(Action item) Would you please output the lines of the data below from the one containing "Image attached. Find" to the end, exactly and with nothing added?

╭─ Raw data

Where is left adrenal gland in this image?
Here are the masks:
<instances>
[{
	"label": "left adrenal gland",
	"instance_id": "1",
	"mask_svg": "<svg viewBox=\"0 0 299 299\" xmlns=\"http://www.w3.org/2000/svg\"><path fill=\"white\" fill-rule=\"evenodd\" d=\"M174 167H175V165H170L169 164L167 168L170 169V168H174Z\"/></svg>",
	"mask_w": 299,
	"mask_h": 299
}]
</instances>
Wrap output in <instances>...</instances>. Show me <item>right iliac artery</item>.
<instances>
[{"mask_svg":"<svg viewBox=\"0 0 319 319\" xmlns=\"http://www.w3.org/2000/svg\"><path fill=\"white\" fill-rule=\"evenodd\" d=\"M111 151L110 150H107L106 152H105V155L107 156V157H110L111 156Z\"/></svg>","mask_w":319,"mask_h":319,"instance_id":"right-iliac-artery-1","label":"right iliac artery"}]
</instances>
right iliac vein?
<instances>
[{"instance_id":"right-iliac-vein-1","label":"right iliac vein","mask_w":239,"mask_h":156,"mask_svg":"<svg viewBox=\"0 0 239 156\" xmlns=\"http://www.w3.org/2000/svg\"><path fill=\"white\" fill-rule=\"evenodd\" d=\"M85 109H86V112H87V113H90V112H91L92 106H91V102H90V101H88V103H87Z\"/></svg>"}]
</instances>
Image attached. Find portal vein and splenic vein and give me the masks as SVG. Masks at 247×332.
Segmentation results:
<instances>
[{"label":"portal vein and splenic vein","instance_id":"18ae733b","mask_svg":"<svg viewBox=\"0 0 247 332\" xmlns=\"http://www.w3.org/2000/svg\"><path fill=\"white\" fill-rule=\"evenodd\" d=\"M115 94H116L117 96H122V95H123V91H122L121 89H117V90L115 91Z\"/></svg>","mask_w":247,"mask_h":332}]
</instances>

╰─

(Answer box)
Image attached. Find portal vein and splenic vein and give me the masks as SVG. Masks at 247×332.
Segmentation results:
<instances>
[{"label":"portal vein and splenic vein","instance_id":"18ae733b","mask_svg":"<svg viewBox=\"0 0 247 332\" xmlns=\"http://www.w3.org/2000/svg\"><path fill=\"white\" fill-rule=\"evenodd\" d=\"M115 94H116L117 96H122V95H123V91H122L121 89H117V90L115 91Z\"/></svg>","mask_w":247,"mask_h":332}]
</instances>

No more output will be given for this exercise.